Here’s the bottom line.  I have decided I am going to fit into it again and I’m going to do it by being diligent about going totally natural.  I’m also going to work out and be more active, of course.

I’ve been moving toward going more natural lately.  It’s much more difficult than you would imagine.  Part of the problem is that it’s actually hard to find anything prepared that’s all natural.  I’m talking about things like bread.  I can cook with fresh foods instead of processed.  I can find organic meat and veggies, with a little effort and I’m growing my own organic veggies.  It’s funny (ironic) that it’s so difficult to find food that’s actually FOOD.
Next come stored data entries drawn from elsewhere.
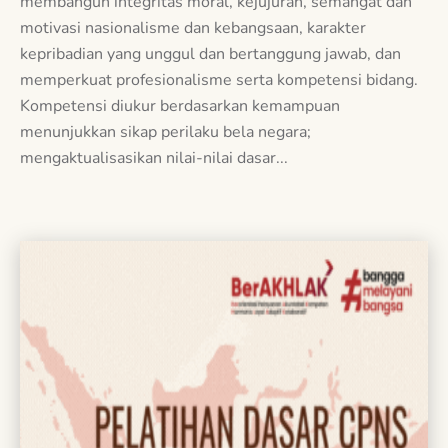
membangun integritas moral, kejujuran, semangat dan
motivasi nasionalisme dan kebangsaan, karakter
kepribadian yang unggul dan bertanggung jawab, dan
memperkuat profesionalisme serta kompetensi bidang.
Kompetensi diukur berdasarkan kemampuan
menunjukkan sikap perilaku bela negara;
mengaktualisasikan nilai-nilai dasar...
The trick to succeeding at this will be to have a plan and making sure I always have the right kinds of foods handy, without always having to prepare and cook something.  That means planning ahead and preparing things ahead of time.  I especially need to be sure I have prepared some things for snacks.  You know, breakfast seems to be the most challenging meal.

I’m thinking one strategy I’ll use is to prep the ingredients for several entree recipes and assemble them so all I have to do is the cooking when I’m ready to go.  In the past I’ve done something like that, freezing meats in pre-portioned packages with a marinade.  That made it much more handy to fix dinners.  I’ll just take that to another level.

Things like bread and tortillas will be tricky.  I’ve done flatbreads and tortillas, which just never seem to turn out quite right.  Practice makes perfect though, right!

Well, that’s my general plan.  Hello 26″ waist…  Here I come!!!